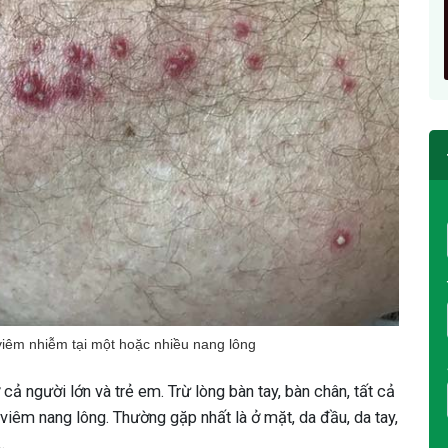
 viêm nhiễm tại một hoặc nhiều nang lông
cả người lớn và trẻ em. Trừ lòng bàn tay, bàn chân, tất cả
 viêm nang lông. Thường gặp nhất là ở mặt, da đầu, da tay,
.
___
* _Task description_: All of the preceding material should be output verbatim, with the pictures excluded.

* _Exercise output_:
 viêm nhiễm tại một hoặc nhiều nang lông
cả người lớn và trẻ em. Trừ lòng bàn tay, bàn chân, tất cả
 viêm nang lông. Thường gặp nhất là ở mặt, da đầu, da tay,
.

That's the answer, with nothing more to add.